The amount of a settlement of public funds is a matter of public record, unless properly exempted from disclosure under the standards set forth above in Lexington-Fayette Urban County Government, supra, and 00-ORD-5. However, any application of the exceptions in KRS 61.878 or otherwise provided for by law should be strictly construed in order to overcome the presumption of openness of public records. KRS 61.871.
Footnotes
Footnotes
1 In Beckham v. Board of Education, Ky., 873 S.W.2d 575 (1994), the court held that a party affected by a public agency's decision to release records in response to an open records request has standing to contest the agency's decision in court.

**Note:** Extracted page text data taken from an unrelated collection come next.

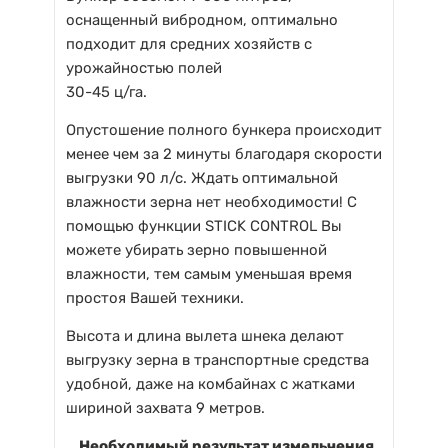
оснащенный вибродном, оптимально
подходит для средних хозяйств с
урожайностью полей
30-45 ц/га.
Опустошение полного бункера происходит
менее чем за 2 минуты благодаря скорости
выгрузки 90 л/с. Ждать оптимальной
влажности зерна нет необходимости! С
помощью функции STICK CONTROL Вы
можете убирать зерно повышенной
влажности, тем самым уменьшая время
простоя Вашей техники.
Высота и длина вылета шнека делают
выгрузку зерна в транспортные средства
удобной, даже на комбайнах с жатками
шириной захвата 9 метров.
Необходимый результат измельчения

The court focused on the language of KRS 61.882(1) granting the circuit court of the county where the agency has its principal place of business or where the record is maintained jurisdiction to enforce the Open Records Act "by injunction or other appropriate order on application of any person." Declining the invitation to construe KRS 61.882(1) as a remedy for denial of access only, the court held that "the language used is without any such limitation" and that it would be anomalous to "disregard plain statutory language to conclude that an affected party who may possess a right to have documents excluded lacks standing to assert that right." Beckham at 578 and 579. "It would appear," the court noted, "that the General Assembly sought to promote disclosure by devising easy means toward that end, but left the door ajar for those who seek to prevent disclosure by granting them a litigation remedy to enforce the exclusions." Id. at 578. The Supreme Court concluded that the parties affected by disclosure, "having commenced litigation prior to release of the information sought, were entitled to be heard on their exclusion claims and entitled to appellate review of the merits in the Court of Appeals." Id. at 579.